La storia nei vigneti antichi
Gli antichi vigneti non rappresentano solo una scelta agricola, ma narrano il lavoro di generazioni di coltivatori che hanno modellato i campi e i vigneti della Maiella. L’interesse a ridare vigore a questi vitigni valorizza un sapere contadino che ha resistito ai cambiamenti moderni, creando un legame diretto tra cultura e biodiversità. Le convenzioni firmate tra la Bio Cantina Sociale Orsogna, i Comuni coinvolti e il Parco nazionale della Maiella segnano un passo concreto per riportare quella sapienza nei campi, facendo tesoro di tradizioni che rischiavano di sparire.
Leggi anche:
Grotta del cavallone e l’invecchiamento di vini da vitigni antichi
Un’altra tappa di questo progetto si svolge presso la Grotta del Cavallone, lungo la Valle di Taranta, diventata meta turistica e luogo simbolico della letteratura grazie alla tragedia pastorale “La figlia di Iorio” di Gabriele d’Annunzio. Qui, il Parco nazionale della Maiella e i Comuni di Taranta Peligna e Lama dei Peligni collaborano per invecchiare i vini ricavati dai vitigni recuperati in queste zone.
Legame tra natura, arte e vino
La scelta di utilizzare la Grotta del Cavallone per affinare i vini lega la valorizzazione enologica a una tradizione culturale che unisce natura e arte. L’invecchiamento in questo ambiente rappresenta un modo per esaltare le caratteristiche uniche dei prodotti, mantenendo stretti i legami con il territorio e la storia locale. Questa iniziativa si inserisce nel contesto più ampio del progetto “Pe’ nin perde la sumente“, concepito per mantenere viva la biodiversità naturale e agricola, insieme al patrimonio culturale delle comunità della Maiella.

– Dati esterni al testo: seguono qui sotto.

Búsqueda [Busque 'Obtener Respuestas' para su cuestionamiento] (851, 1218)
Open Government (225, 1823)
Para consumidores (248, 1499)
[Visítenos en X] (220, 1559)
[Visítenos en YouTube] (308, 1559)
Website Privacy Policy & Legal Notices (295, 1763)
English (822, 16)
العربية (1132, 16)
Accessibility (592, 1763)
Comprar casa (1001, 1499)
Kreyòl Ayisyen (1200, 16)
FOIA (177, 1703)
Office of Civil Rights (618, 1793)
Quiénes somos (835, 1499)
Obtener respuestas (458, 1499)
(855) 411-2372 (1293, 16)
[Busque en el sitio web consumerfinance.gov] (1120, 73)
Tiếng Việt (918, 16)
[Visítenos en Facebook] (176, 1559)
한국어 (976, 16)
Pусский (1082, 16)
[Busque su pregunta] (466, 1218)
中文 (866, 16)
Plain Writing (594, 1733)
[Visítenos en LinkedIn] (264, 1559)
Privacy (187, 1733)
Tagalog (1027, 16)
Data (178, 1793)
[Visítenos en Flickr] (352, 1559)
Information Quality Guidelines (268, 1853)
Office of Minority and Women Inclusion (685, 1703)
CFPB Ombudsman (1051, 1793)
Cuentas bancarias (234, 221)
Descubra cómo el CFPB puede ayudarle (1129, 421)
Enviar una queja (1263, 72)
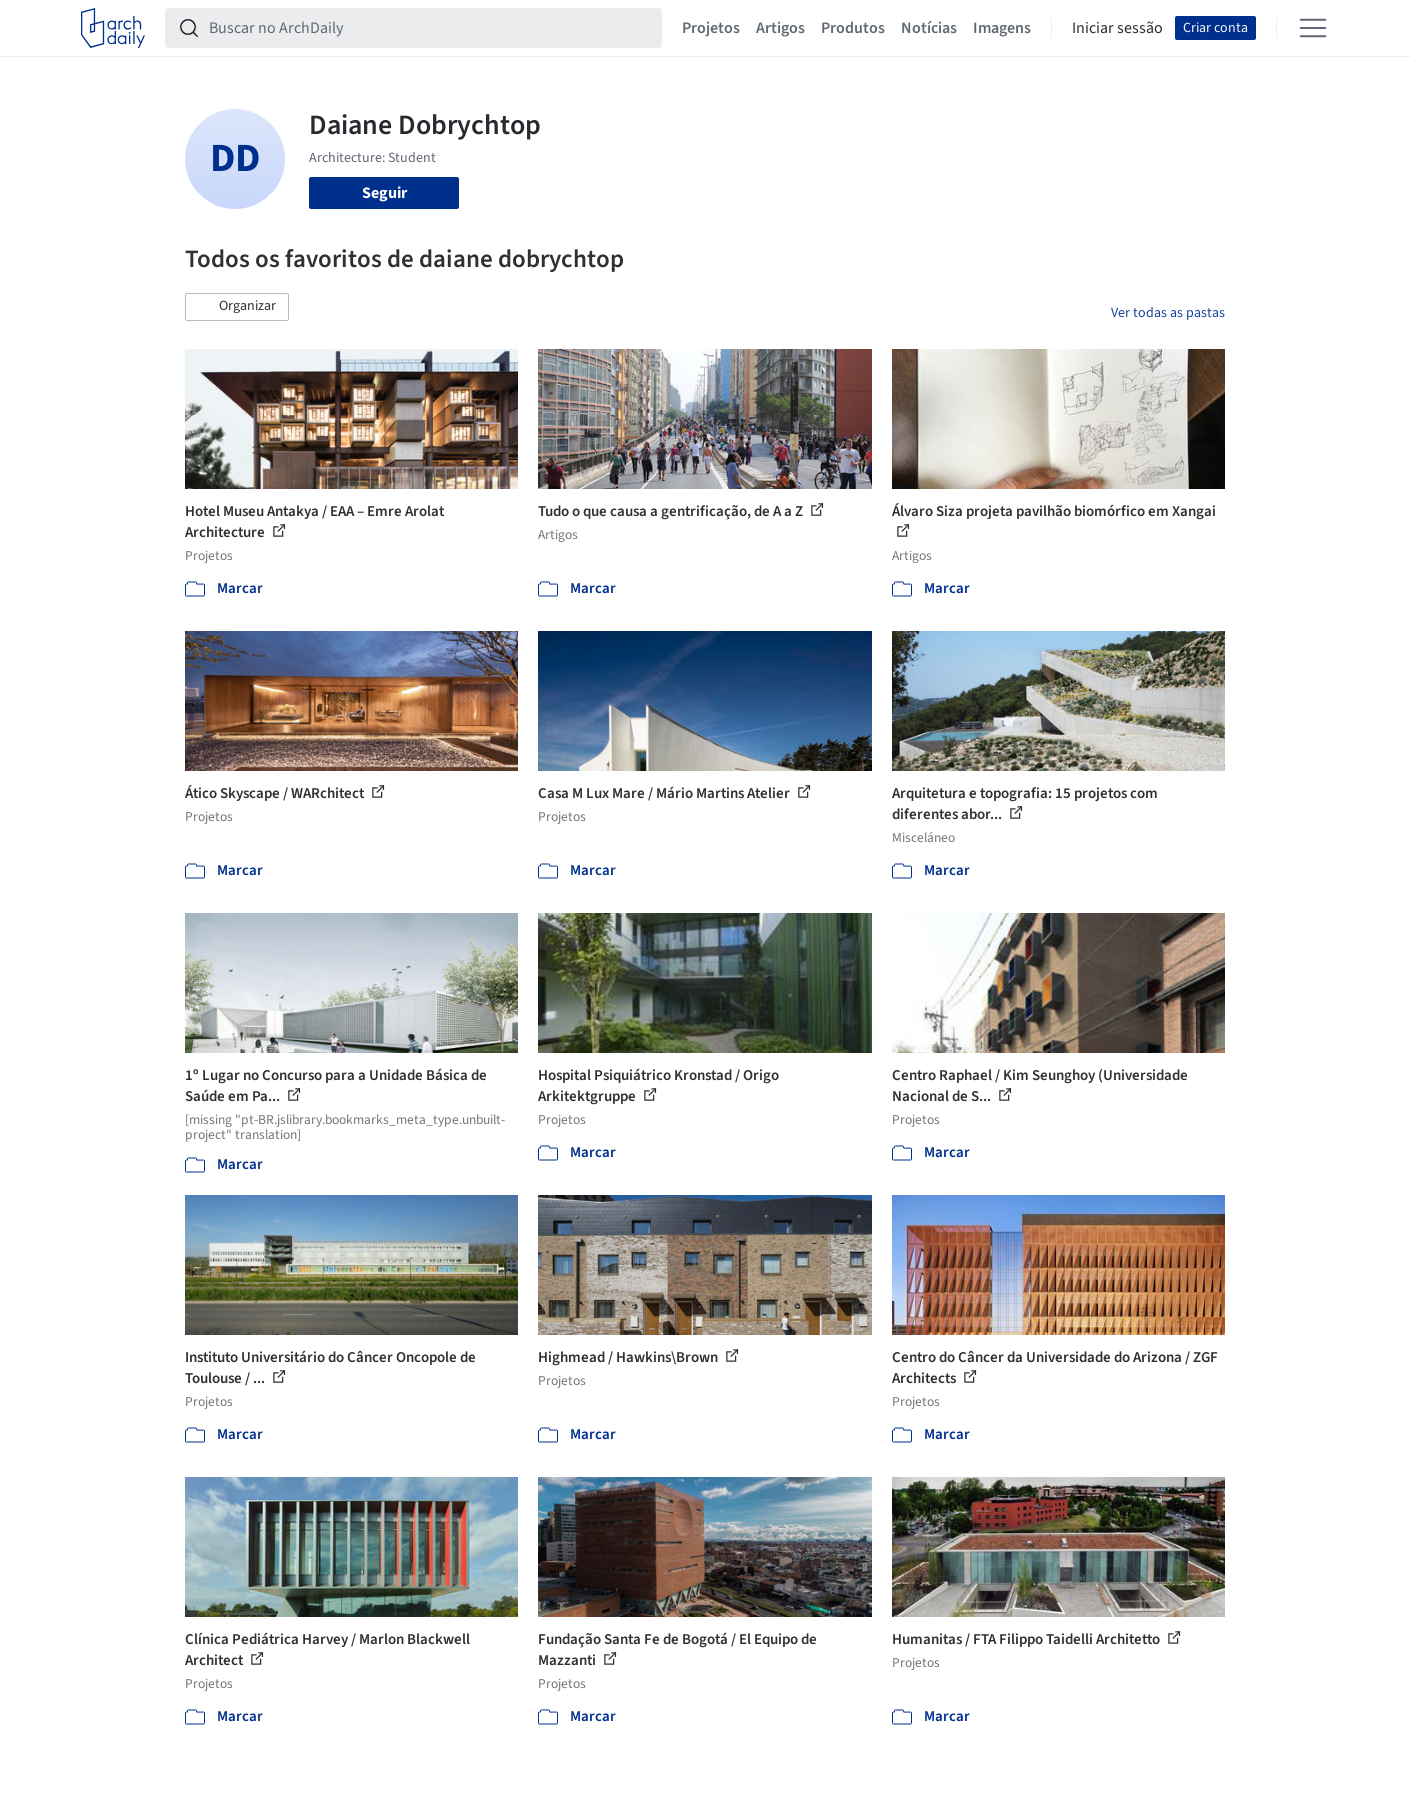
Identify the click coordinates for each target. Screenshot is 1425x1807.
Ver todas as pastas (1168, 313)
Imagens (1002, 28)
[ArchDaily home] (113, 28)
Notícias (929, 28)
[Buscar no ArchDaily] (429, 28)
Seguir (384, 193)
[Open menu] (1313, 28)
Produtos (853, 28)
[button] (237, 307)
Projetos (711, 28)
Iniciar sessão (1117, 28)
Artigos (780, 28)
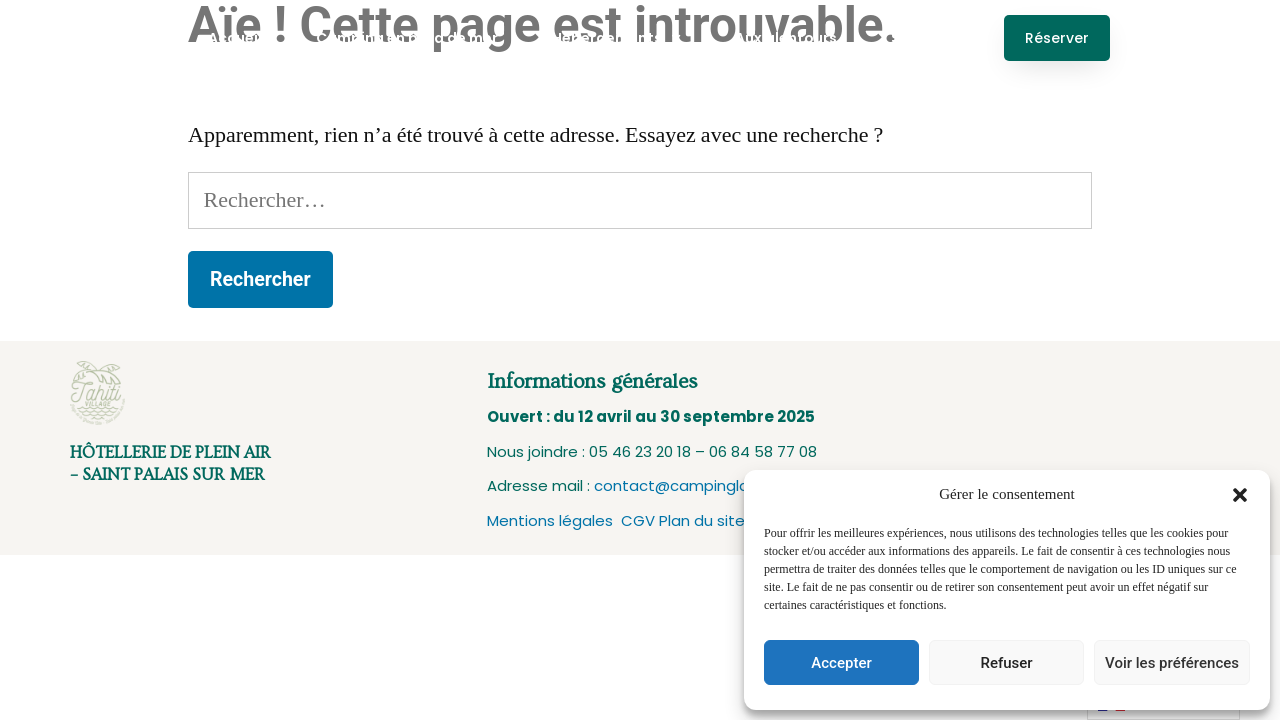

Il ruolo della bio cantina sociale orsogna nel recupero dei vitigni locali
La Bio Cantina Sociale Orsogna si conferma protagonista nella tutela della biodiversità viticola, da anni impegnata nella coltivazione biologica e biodinamica su circa 1.500 ettari di vigneti, con un gruppo di circa 300 soci attivi. La cantina ha riscoperto vitigni a rischio scomparsa, come il “Nero antico di Pretalucente” e la “Vedovella” a Gessopalena, o la “Verdacchiona” a Roccamontepiano.
Secondo Camillo Zulli, enologo e direttore della cantina, “il lavoro si fonda anche su una conoscenza tramandata, legata a tecniche agricole adottate in territori difficili, dove l’agricoltura intensiva non ha fatto breccia.” Attorno a queste piante c’è un patrimonio che rappresenta una parte importante non solo per il territorio ma per l’intera umanità. Grazie a queste coltivazioni, “si preserva un pezzo di storia contadina che ha plasmato il paesaggio e che si avvia a una nuova vita, con l’obiettivo di mantenere la biodiversità e rafforzare la produzione locale.”
Collaborazione istituzionale per la tutela dell’agricoltura e contro lo spopolamento
L’intesa tra Bio Cantina Sociale Orsogna, Parco nazionale della Maiella e i Comuni di Lama dei Peligni, Montenerodomo, Civitella Messer Raimondo, Altino e Taranta Peligna dimostra un impegno condiviso verso la valorizzazione di attività tradizionali e sostenibili. Oltre ai rappresentanti della cantina, alla presentazione hanno partecipato dirigenti del parco, sindaci e l’etnobotanico Aurelio Manzi.
Luciano Di Martino, direttore del Parco nazionale della Maiella, ha rimarcato l’importanza di “recuperare terreni abbandonati e riportare in vita varietà autoctone, così da combattere il declino delle attività agrosilvopastorali.” L’area orientale della Maiella fa parte della Strategia nazionale delle aree interne , dove contrastare lo spopolamento richiede azioni concrete a favore di produzioni rurali compatibili con il territorio e l’ambiente. Il progetto punta inoltre a preservare e rilanciare un sistema produttivo tradizionale, inserito in una cornice di tutela ambientale.